**** Raw data
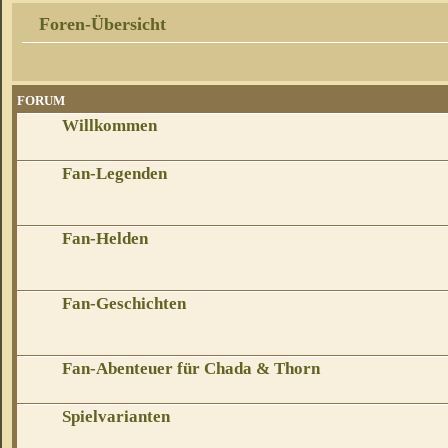
Foren-Übersicht
FORUM
Willkommen
Fan-Legenden
Fan-Helden
Fan-Geschichten
Fan-Abenteuer für Chada & Thorn
Spielvarianten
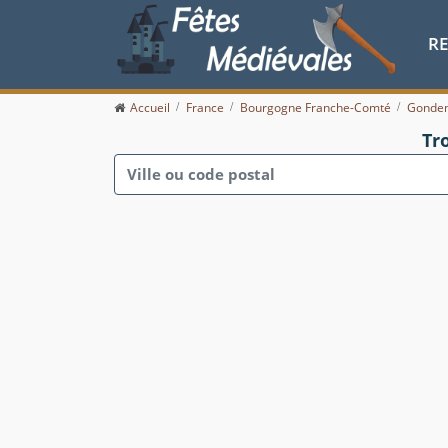
R
Accueil
France
Bourgogne Franche-Comté
Gonde
Tr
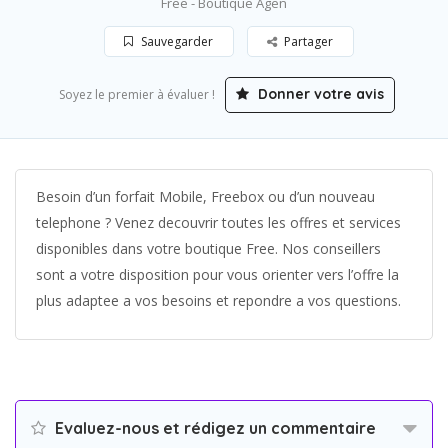
Free - Boutique Agen
Sauvegarder
Partager
Donner votre avis
Soyez le premier à évaluer !
Besoin d’un forfait Mobile, Freebox ou d’un nouveau
telephone ? Venez decouvrir toutes les offres et services
disponibles dans votre boutique Free. Nos conseillers
sont a votre disposition pour vous orienter vers l’offre la
plus adaptee a vos besoins et repondre a vos questions.
Evaluez-nous et rédigez un commentaire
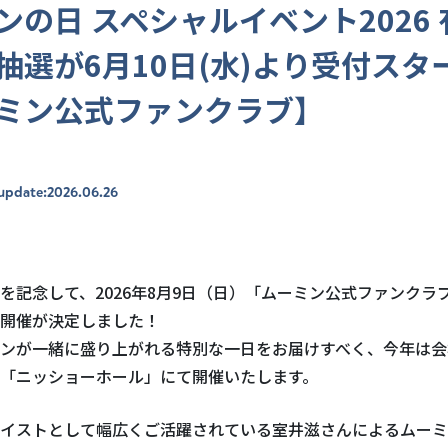
ンの日 スペシャルイベント2026
抽選が6月10日(水)より受付スタ
ミン公式ファンクラブ】
update:2026.06.26
を記念して、2026年8月9日（日）「ムーミン公式ファンクラ
開催が決定しました！
ンが一緒に盛り上がれる特別な一日をお届けすべく、今年は会
「ニッショーホール」にて開催いたします。
イストとして幅広くご活躍されている室井滋さんによるムーミ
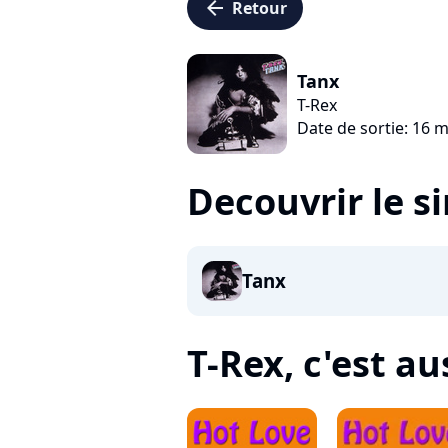
arrow_left
Retour
Tanx
T-Rex
Date de sortie: 16 
Decouvrir le s
Tanx
T-Rex, c'est aus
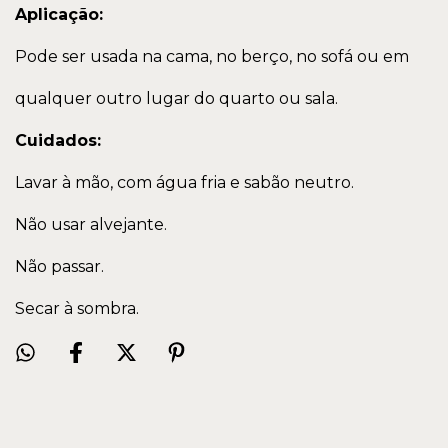
Aplicação:
Pode ser usada na cama, no berço, no sofá ou em
qualquer outro lugar do quarto ou sala.
Cuidados:
Lavar à mão, com água fria e sabão neutro.
Não usar alvejante.
Não passar.
Secar à sombra.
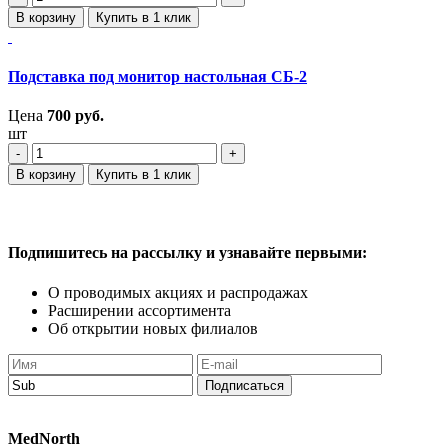
В корзину
Купить в 1 клик
Подставка под монитор настольная СБ-2
Цена
700
руб.
шт
‐
+
В корзину
Купить в 1 клик
Подпишитесь
на рассылку
и узнавайте
первыми:
О проводимых акциях
и распродажах
Расширении ассортимента
Об открытии новых филиалов
Подписаться
MedNorth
********
What to work on: Transcribe the material above word for word; images do not belong in the copy.

Finished task:
Foren-Übersicht
FORUM
Willkommen
Fan-Legenden
Fan-Helden
Fan-Geschichten
Fan-Abenteuer für Chada & Thorn
Spielvarianten
R
Accueil
France
Bourgogne Franche-Comté
Gonde
Tr
Free - Boutique Agen
Sauvegarder
Partager
Donner votre avis
Soyez le premier à évaluer !
Besoin d’un forfait Mobile, Freebox ou d’un nouveau
telephone ? Venez decouvrir toutes les offres et services
disponibles dans votre boutique Free. Nos conseillers
sont a votre disposition pour vous orienter vers l’offre la
plus adaptee a vos besoins et repondre a vos questions.
Evaluez-nous et rédigez un commentaire
ンの日 スペシャルイベント2026
抽選が6月10日(水)より受付スタ
ミン公式ファンクラブ】
update:2026.06.26
を記念して、2026年8月9日（日）「ムーミン公式ファンクラ
開催が決定しました！
ンが一緒に盛り上がれる特別な一日をお届けすべく、今年は会
「ニッショーホール」にて開催いたします。
イストとして幅広くご活躍されている室井滋さんによるムーミ
arrow_left
Retour
Tanx
T-Rex
Date de sortie: 16 
Decouvrir le s
Tanx
T-Rex, c'est aus
Aplicação:
Pode ser usada na cama, no berço, no sofá ou em
qualquer outro lugar do quarto ou sala.
Cuidados:
Lavar à mão, com água fria e sabão neutro.
Não usar alvejante.
Não passar.
Secar à sombra.
В корзину
Купить в 1 клик
Подставка под монитор настольная СБ-2
Цена
700
руб.
шт
‐
+
В корзину
Купить в 1 клик
Подпишитесь
на рассылку
и узнавайте
первыми:
О проводимых акциях
и распродажах
Расширении ассортимента
Об открытии новых филиалов
Подписаться
MedNorth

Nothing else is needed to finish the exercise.